In the early 1980s, Kight moved back to his hometown Columbus, Ohio, set up shop in his grandmother's basement and began building a business devoted to handling payments from consumers electronically.
Fast forward to the present: Kight's Atlanta-based company, Checkfree, now handles more than half of all electronic payments, generating more than $700 million in revenues. BusinessWeek Atlanta Bureau Chief Dean Foust talked to Kight on two occasions recently about his evolution from an admitted "anti-business" jock to one of the pioneers of electronic payments. Edited excerpts follow:
You went to California State University at Bakersfield.
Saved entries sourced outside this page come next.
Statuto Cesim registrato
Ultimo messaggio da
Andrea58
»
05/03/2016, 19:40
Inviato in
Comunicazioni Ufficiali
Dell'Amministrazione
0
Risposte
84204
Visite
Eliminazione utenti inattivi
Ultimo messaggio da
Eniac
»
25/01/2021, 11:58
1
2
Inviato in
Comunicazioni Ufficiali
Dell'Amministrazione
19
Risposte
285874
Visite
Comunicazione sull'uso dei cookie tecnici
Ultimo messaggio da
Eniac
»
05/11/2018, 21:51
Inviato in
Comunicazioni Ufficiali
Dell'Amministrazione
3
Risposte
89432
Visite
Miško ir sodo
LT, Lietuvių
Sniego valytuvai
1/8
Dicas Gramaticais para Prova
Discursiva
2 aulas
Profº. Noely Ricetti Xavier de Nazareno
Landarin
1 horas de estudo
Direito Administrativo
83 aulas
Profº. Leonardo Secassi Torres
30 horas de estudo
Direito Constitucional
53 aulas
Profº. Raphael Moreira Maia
What was your major?
I left in '77. I was majoring in philosophy. I liked the opportunity to think as opposed to memorizing and repeating rote information. I argue today that it's a great major for entrepreneurs. At the time, though, I was just searching for a major that would also keep me eligible for the track team. I've joked that my real major was the pole vault. [Laughs].
But I dropped out my senior year when I snapped my hamstring and couldn't run track anymore. I was trying to fill the void of competing so I put on a track meet and held a weightlifting and bodybuilding competition. I rented an auditorium in Bakersfield. One of the people who came was the publisher of a fitness-based bodybuilding magazine. At the end of the day, he offered me a job as editor-in-chief of his magazine. So I took the editorship.
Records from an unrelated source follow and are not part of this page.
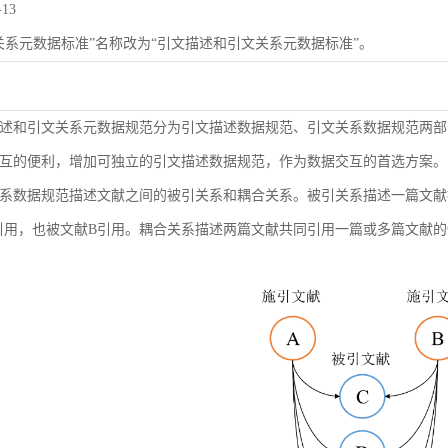
-13
关系元数据标准”名称改为“引文描述和引文关系元数据标准”。
述和引文关系元数据规范分为引文描述数据规范、引文关系数据规范两部
互的便利，增加可独立的引文描述数据规范，作为数据交互的首选方案。
系数据规范描述文献之间的被引关系和耦合关系。被引关系描述一篇文献
引用，也被文献B引用。耦合关系描述两篇文献共同引用一篇或多篇文献的情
What was the magazine called? Tell us a little about it.
Muscle Digest. I tried to turn the magazine into more of an "everyman" fitness magazine. But I got to meet and become friends with a lot of bodybuilders. I enjoyed spending time and hanging out with Arnold Schwarzenegger. He was one of the most disciplined and aware people I've ever met.
I did that for two years. Then I was hired by the owner of a handful of health clubs [in Texas], to be general manager. State laws had changed the year before and had outlawed high-pressure sales techniques. That's why I was immediately looking for a different way to get payments from club members.
That's where you got the idea for a business that would handle payments electronically?
e just did the deal with a local bank. The health club bought an IBM 5120 and hired a programmer. We changed from charging $250 a year upfront to $75 down and $12 a month. We got a voided check from new members right on the spot, then hand-delivered a tape to the bank. In six months, the health club was profitable on the first day of every month. I said, "This is the business opportunity I'm looking for."
I moved back to Columbus, and set up an office in my grandmother's basement. I needed a place I could live for free. I had about $700 in my checking account when I pulled that U-Haul into her driveway. I didn't spend any money. She bought the food. My office was my late grandfather's workbench, with an old rotary phone.
But you needed a computer, right? How did you get access to one?
I didn't have a computer. But I convinced an apartment manager to let me use his computer if I put his apartments on automatic rent collection. It was an old IBM 5120, the first real tabletop computer. The local IBM office knew this guy who moonlighted as a programmer and he was between moonlighting jobs. I couldn't pay him very much. He was a chain smoker and drank Pepsi with caffeine pills. He programmed so fast if I wasn't there to tell him what I needed, he'd go off in a different direction.
We worked in a basement for seven months. I joked that between that and my grandmother's basement, I never knew what the weather was like in Columbus.
I ran the thing [myself] for the first two years. Then I hired a part-time clerk to help me with data entry. We had several dozen health clubs on the system. I just never spent any money until I had it, so we couldn't expand rapidly. But we had cash flow, so I went to venture capitalists to raise money in '83 and '84. We got turned down 30-some times. Most VCs didn't understand it at all. I still remember a venture capitalist turning me down, and I saw the memo he wrote: "Interesting start-up company by a broken-down ex-jock." [Laughs.]
An attorney in Columbus put us in front of three insurance companies. They understood exactly what we were doing. We did a $3 million deal that carried us up all the way to '88-'89 when we launched our consumer-PC-based business.
What was your real competitive advantage?
It wasn't so much technology as it was just seeing the opportunity and getting there first. But we designed bill pay for the consumer. Banks were trying to design it for the banks.
What kind of reception did you get from banks and other payees? Wasn't the dirty secret in those early days that bill-pay companies like yours were really having to make the payments with paper checks?
We were paying a lot of companies with paper checks. We'd call American Express and say, "You need to let us build an electronic [connection] to your computers." And they said, "Not a chance. You're the 15th institution to tell us the 'checkless society' is around the corner. They were wrong. And who are you?"
At that point we had a couple hundred payments going every day to MCI, AT&T, and others. At one point, we had three post office bags of envelopes we were sending every day to American Express. We tried to eventually build up enough "paper pain." The "paper pain" theory eventually did work.